:: Work instruction ::
Please restate every record below word for word and skip the pictures.

:: Information shown ::
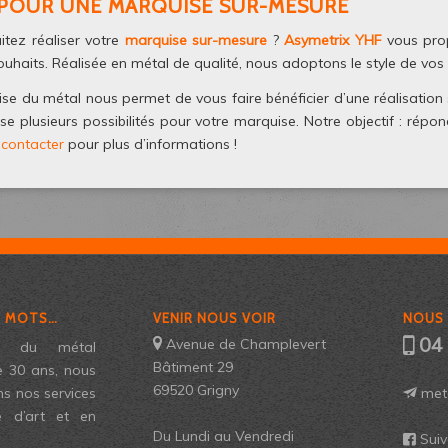
POUR UNE MARQUISE SUR-MESURE
tez réaliser votre
marquise sur-mesure
?
Asymetrix YHF
vous prop
ouhaits. Réalisée en métal de qualité, nous adoptons le style de vos 
ise du métal nous permet de vous faire bénéficier d’une réalisation s
e plusieurs possibilités pour votre marquise. Notre objectif : rép
 contacter
pour plus d’informations !
S MOTS…
VENIR NOUS VOIR
NOUS
04
Avenue de Champlevert
els du métal
Bâtiment 29
e 30 ans, nous
69520 Grigny
meta
s nos services
e d’art et en
Du Lundi au Vendredi
Sui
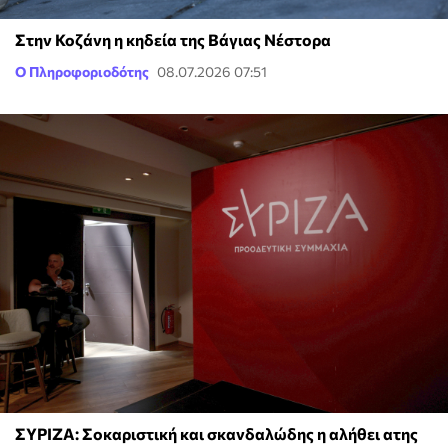
Στην Κοζάνη η κηδεία της Βάγιας Νέστορα
Ο Πληροφοριοδότης
08.07.2026 07:51
ΣΥΡΙΖΑ: Σοκαριστική και σκανδαλώδης η αλήθει ατης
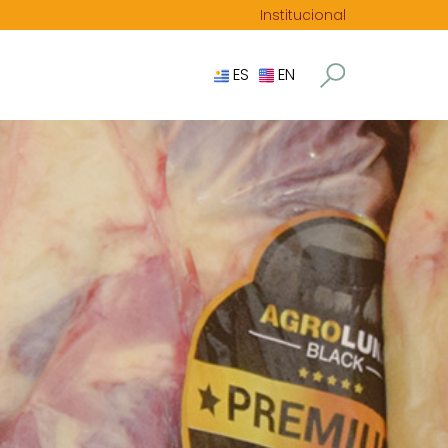
Institucional
ES
EN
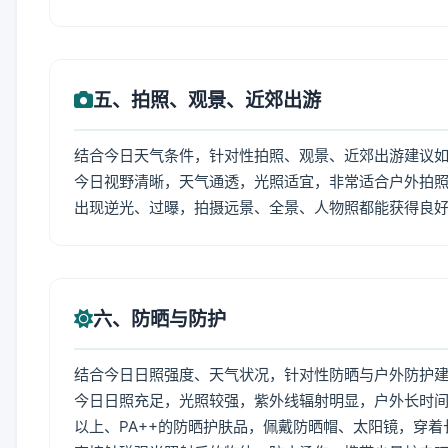
五、拍照、观景、近郊出游
结合今日天气条件，针对性拍照、观景、近郊出游建议
今日视野清晰，天气通透，光照适宜，非常适合户外拍
出现逆光、过曝，拍摄远景、全景、人物照都能获得良
六、防晒与防护
结合今日日照强度、天气状况，针对性防晒与户外防护
今日日照充足，光照较强，紫外线辐射明显，户外长时间
以上、PA++的防晒护肤品，佩戴防晒帽、太阳镜，穿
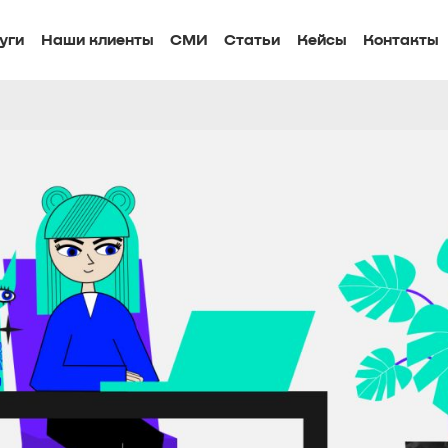
уги
Наши клиенты
СМИ
Статьи
Кейсы
Контакты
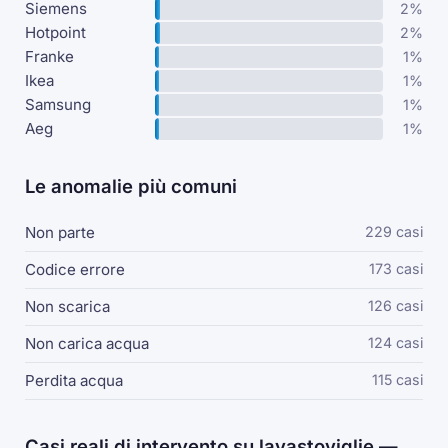
Siemens
2%
Hotpoint
2%
Franke
1%
Ikea
1%
Samsung
1%
Aeg
1%
Le anomalie più comuni
Non parte
229 casi
Codice errore
173 casi
Non scarica
126 casi
Non carica acqua
124 casi
Perdita acqua
115 casi
Casi reali di intervento su lavastoviglie —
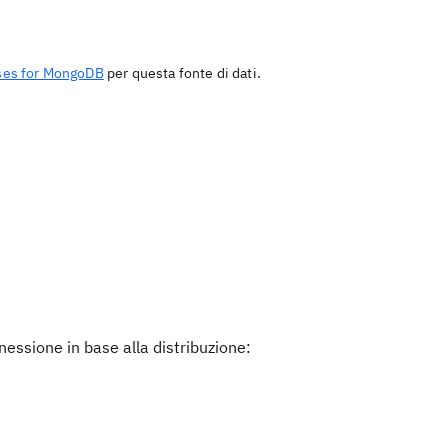
ses for MongoDB
per questa fonte di dati.
nessione in base alla distribuzione:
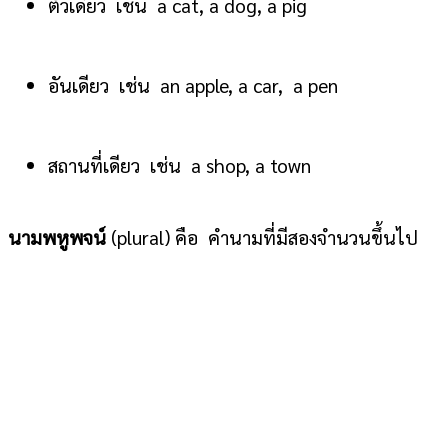
ตัวเดียว เช่น a cat, a dog, a pig
อันเดียว เช่น an apple, a car, a pen
สถานที่เดียว เช่น a shop, a town
นามพหูพจน์
(plural) คือ คำนามที่มีสองจำนวนขึ้นไป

:: Written solution ::
POUR UNE MARQUISE SUR-MESURE
tez réaliser votre
marquise sur-mesure
?
Asymetrix YHF
vous prop
ouhaits. Réalisée en métal de qualité, nous adoptons le style de vos 
ise du métal nous permet de vous faire bénéficier d’une réalisation s
e plusieurs possibilités pour votre marquise. Notre objectif : rép
 contacter
pour plus d’informations !
S MOTS…
VENIR NOUS VOIR
NOUS
04
Avenue de Champlevert
els du métal
Bâtiment 29
e 30 ans, nous
69520 Grigny
meta
s nos services
e d’art et en
Du Lundi au Vendredi
Sui
Στην Κοζάνη η κηδεία της Βάγιας Νέστορα
Ο Πληροφοριοδότης
08.07.2026 07:51
ΣΥΡΙΖΑ: Σοκαριστική και σκανδαλώδης η αλήθει ατης
Institucional
ES
EN
五、拍照、观景、近郊出游
结合今日天气条件，针对性拍照、观景、近郊出游建议
今日视野清晰，天气通透，光照适宜，非常适合户外拍
出现逆光、过曝，拍摄远景、全景、人物照都能获得良
六、防晒与防护
结合今日日照强度、天气状况，针对性防晒与户外防护
今日日照充足，光照较强，紫外线辐射明显，户外长时间
以上、PA++的防晒护肤品，佩戴防晒帽、太阳镜，穿
уги
Наши клиенты
СМИ
Статьи
Кейсы
Контакты
Siemens
2%
Hotpoint
2%
Franke
1%
Ikea
1%
Samsung
1%
Aeg
1%
Le anomalie più comuni
Non parte
229 casi
Codice errore
173 casi
Non scarica
126 casi
Non carica acqua
124 casi
Perdita acqua
115 casi
Casi reali di intervento su lavastoviglie —
ses for MongoDB
per questa fonte di dati.
nessione in base alla distribuzione:
ตัวเดียว เช่น a cat, a dog, a pig
อันเดียว เช่น an apple, a car, a pen
สถานที่เดียว เช่น a shop, a town
นามพหูพจน์
(plural) คือ คำนามที่มีสองจำนวนขึ้นไป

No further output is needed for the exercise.